=== PROBLEM DETAILS ===
Using the data below, return the stretch from the line that contains "Technology and Programming" through the line that contains "restart, but the", both included, exactly as it stands and nothing beyond it.

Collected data
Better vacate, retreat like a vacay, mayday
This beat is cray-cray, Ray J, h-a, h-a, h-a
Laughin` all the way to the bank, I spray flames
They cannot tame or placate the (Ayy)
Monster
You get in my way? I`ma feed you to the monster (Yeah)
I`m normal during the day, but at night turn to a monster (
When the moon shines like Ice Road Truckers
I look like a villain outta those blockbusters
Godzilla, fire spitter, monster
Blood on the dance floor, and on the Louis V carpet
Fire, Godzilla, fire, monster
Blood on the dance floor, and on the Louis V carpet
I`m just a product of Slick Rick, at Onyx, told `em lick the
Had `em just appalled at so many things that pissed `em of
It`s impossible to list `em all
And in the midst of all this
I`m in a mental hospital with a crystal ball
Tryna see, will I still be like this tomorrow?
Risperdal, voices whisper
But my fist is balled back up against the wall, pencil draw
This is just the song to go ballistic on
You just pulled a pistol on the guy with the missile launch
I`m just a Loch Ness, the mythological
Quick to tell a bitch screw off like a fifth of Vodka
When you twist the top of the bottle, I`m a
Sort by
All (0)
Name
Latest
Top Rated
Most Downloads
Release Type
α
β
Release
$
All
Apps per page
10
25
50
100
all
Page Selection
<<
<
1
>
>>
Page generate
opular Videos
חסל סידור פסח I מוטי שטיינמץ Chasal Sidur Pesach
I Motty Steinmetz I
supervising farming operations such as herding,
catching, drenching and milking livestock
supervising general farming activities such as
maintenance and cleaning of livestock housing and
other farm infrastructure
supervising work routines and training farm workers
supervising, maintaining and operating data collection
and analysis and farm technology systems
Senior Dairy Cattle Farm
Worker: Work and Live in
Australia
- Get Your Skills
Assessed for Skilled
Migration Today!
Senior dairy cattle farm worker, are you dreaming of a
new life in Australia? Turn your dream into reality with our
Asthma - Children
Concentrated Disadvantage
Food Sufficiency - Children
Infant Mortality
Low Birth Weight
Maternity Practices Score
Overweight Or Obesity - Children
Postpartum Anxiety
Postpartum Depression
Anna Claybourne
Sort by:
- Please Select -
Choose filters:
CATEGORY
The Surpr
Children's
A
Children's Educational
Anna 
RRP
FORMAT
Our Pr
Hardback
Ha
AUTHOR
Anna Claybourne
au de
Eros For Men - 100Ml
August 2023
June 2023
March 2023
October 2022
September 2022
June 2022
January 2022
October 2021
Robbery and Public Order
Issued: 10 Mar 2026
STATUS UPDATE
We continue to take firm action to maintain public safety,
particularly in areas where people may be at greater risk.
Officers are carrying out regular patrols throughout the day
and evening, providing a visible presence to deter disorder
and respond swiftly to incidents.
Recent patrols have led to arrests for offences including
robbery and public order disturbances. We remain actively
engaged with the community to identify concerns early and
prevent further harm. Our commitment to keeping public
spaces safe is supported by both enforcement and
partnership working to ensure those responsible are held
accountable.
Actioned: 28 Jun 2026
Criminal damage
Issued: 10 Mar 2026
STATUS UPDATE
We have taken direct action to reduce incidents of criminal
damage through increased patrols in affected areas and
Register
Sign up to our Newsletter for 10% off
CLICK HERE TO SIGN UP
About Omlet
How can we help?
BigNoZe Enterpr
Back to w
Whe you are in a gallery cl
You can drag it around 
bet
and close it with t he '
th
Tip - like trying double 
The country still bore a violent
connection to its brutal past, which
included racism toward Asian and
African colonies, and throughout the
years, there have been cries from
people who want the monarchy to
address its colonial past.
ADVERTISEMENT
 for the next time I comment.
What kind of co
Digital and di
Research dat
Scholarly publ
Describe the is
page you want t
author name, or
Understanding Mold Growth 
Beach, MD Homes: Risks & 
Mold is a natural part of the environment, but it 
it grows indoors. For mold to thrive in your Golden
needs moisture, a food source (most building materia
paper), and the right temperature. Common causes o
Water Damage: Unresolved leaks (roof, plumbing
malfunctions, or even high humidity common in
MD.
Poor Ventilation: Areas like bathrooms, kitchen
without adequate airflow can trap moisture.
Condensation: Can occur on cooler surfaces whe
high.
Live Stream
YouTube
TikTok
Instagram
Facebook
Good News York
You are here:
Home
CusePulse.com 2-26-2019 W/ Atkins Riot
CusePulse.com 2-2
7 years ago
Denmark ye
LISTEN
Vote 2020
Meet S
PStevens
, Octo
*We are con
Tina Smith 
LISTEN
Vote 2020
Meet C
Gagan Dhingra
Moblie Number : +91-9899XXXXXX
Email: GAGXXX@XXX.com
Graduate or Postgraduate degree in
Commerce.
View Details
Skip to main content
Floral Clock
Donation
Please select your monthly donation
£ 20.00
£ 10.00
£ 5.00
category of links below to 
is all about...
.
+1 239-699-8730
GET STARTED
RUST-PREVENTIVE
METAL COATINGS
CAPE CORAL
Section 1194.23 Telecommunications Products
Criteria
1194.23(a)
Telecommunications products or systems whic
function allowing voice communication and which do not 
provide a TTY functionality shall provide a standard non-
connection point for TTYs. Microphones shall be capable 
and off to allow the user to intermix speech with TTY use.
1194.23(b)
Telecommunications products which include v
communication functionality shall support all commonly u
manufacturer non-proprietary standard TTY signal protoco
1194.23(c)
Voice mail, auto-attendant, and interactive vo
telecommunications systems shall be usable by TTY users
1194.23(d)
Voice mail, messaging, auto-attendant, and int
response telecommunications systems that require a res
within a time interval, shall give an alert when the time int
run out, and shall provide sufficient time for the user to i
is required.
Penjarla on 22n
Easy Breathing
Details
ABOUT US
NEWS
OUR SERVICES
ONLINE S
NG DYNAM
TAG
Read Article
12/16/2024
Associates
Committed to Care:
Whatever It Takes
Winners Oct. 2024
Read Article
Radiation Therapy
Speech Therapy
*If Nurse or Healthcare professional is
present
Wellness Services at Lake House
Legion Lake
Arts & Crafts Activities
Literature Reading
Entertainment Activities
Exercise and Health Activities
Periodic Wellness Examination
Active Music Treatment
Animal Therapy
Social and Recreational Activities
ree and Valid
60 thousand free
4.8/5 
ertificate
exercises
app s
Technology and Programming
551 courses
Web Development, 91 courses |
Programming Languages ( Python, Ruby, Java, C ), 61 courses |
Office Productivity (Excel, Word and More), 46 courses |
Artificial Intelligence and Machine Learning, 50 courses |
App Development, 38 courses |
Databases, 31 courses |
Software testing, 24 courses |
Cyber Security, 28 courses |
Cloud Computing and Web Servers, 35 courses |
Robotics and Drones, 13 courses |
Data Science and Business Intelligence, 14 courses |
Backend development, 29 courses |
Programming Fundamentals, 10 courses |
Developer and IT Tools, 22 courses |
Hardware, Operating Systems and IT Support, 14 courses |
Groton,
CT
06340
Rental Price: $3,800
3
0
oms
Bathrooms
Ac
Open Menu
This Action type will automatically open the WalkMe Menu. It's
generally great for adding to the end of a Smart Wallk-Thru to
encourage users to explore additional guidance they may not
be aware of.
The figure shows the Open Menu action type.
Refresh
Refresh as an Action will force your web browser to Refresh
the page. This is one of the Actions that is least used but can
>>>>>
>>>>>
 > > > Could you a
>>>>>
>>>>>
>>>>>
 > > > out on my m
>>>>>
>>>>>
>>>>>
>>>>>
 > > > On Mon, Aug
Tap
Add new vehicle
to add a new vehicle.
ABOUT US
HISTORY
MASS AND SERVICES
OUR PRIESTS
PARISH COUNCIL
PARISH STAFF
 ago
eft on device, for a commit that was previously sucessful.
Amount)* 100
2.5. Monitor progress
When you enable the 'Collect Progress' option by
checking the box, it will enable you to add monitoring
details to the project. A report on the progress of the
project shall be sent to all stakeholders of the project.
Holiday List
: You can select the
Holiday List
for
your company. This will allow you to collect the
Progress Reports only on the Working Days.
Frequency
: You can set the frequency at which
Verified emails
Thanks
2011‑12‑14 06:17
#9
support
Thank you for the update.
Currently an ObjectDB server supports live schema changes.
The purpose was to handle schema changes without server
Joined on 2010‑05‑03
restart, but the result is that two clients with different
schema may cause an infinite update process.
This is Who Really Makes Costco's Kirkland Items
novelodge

=== RESPONSE BELOW ===
Technology and Programming
551 courses
Web Development, 91 courses |
Programming Languages ( Python, Ruby, Java, C ), 61 courses |
Office Productivity (Excel, Word and More), 46 courses |
Artificial Intelligence and Machine Learning, 50 courses |
App Development, 38 courses |
Databases, 31 courses |
Software testing, 24 courses |
Cyber Security, 28 courses |
Cloud Computing and Web Servers, 35 courses |
Robotics and Drones, 13 courses |
Data Science and Business Intelligence, 14 courses |
Backend development, 29 courses |
Programming Fundamentals, 10 courses |
Developer and IT Tools, 22 courses |
Hardware, Operating Systems and IT Support, 14 courses |
Groton,
CT
06340
Rental Price: $3,800
3
0
oms
Bathrooms
Ac
Open Menu
This Action type will automatically open the WalkMe Menu. It's
generally great for adding to the end of a Smart Wallk-Thru to
encourage users to explore additional guidance they may not
be aware of.
The figure shows the Open Menu action type.
Refresh
Refresh as an Action will force your web browser to Refresh
the page. This is one of the Actions that is least used but can
>>>>>
>>>>>
 > > > Could you a
>>>>>
>>>>>
>>>>>
 > > > out on my m
>>>>>
>>>>>
>>>>>
>>>>>
 > > > On Mon, Aug
Tap
Add new vehicle
to add a new vehicle.
ABOUT US
HISTORY
MASS AND SERVICES
OUR PRIESTS
PARISH COUNCIL
PARISH STAFF
 ago
eft on device, for a commit that was previously sucessful.
Amount)* 100
2.5. Monitor progress
When you enable the 'Collect Progress' option by
checking the box, it will enable you to add monitoring
details to the project. A report on the progress of the
project shall be sent to all stakeholders of the project.
Holiday List
: You can select the
Holiday List
for
your company. This will allow you to collect the
Progress Reports only on the Working Days.
Frequency
: You can set the frequency at which
Verified emails
Thanks
2011‑12‑14 06:17
#9
support
Thank you for the update.
Currently an ObjectDB server supports live schema changes.
The purpose was to handle schema changes without server
Joined on 2010‑05‑03
restart, but the result is that two clients with different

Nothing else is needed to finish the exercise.